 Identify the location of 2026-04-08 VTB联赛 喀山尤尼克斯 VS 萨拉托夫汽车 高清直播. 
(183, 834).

═══

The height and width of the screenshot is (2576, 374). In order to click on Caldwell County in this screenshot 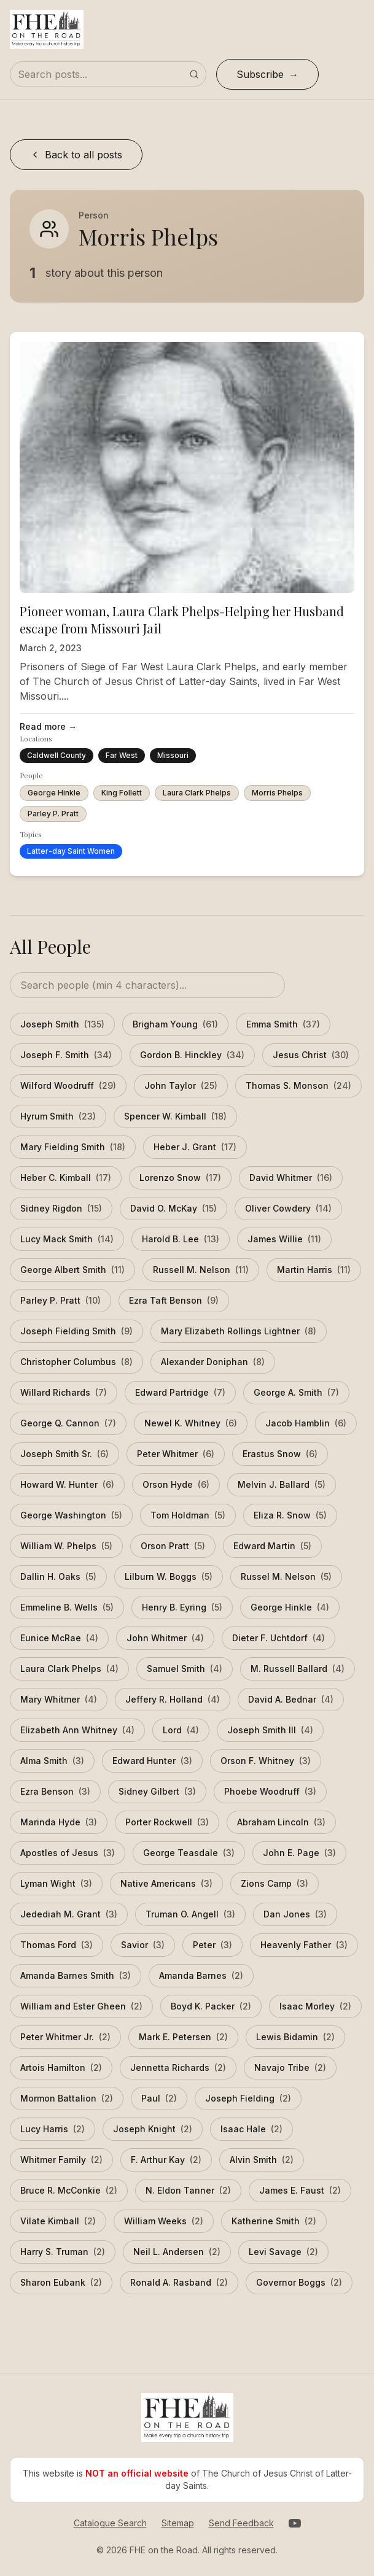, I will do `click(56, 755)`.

═══

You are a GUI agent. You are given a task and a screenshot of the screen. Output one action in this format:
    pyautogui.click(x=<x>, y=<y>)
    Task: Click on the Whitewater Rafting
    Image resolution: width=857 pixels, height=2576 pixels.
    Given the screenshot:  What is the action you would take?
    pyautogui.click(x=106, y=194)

═══

* Exercise objective
Give back, word for word, only the lines above from the line holding "You are a GUI" to the line holding "Image resolution: width=857", both included.

* Solution
You are a GUI agent. You are given a task and a screenshot of the screen. Output one action in this format:
    pyautogui.click(x=<x>, y=<y>)
    Task: Click on the Whitewater Rafting
    Image resolution: width=857 pixels, height=2576 pixels.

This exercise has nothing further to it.